- _Requirement_:
Your job is to return every line of the listing holding the string "Collier".

- _Dataset content_:
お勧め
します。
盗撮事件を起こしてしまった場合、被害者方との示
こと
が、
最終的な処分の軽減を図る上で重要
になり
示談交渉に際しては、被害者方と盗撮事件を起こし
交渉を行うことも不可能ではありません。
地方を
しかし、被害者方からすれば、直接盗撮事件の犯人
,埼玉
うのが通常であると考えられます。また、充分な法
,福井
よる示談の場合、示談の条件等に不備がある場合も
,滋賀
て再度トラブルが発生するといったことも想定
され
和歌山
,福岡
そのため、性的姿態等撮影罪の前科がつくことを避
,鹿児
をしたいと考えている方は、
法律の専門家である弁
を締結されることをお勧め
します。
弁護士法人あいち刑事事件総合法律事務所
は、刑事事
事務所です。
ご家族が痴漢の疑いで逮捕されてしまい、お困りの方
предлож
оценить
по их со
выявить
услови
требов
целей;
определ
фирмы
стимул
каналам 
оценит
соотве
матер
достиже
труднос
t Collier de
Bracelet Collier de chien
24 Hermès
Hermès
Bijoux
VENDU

==

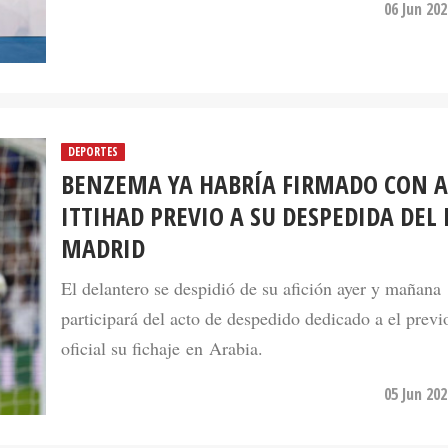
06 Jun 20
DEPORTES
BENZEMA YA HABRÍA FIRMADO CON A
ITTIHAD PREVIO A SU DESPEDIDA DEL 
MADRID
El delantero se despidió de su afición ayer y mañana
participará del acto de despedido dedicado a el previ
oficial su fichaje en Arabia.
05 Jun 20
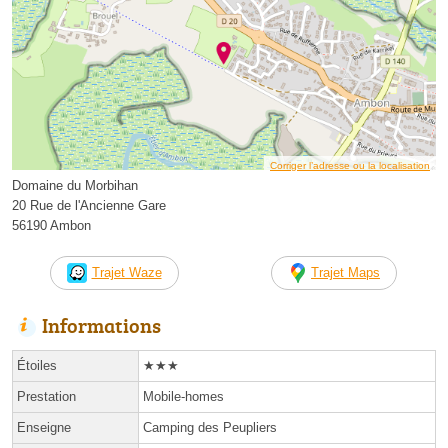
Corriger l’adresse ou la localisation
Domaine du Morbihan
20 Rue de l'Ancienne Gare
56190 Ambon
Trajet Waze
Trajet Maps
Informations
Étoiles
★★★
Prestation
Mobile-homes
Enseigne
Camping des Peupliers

- _Reply_:
t Collier de
Bracelet Collier de chien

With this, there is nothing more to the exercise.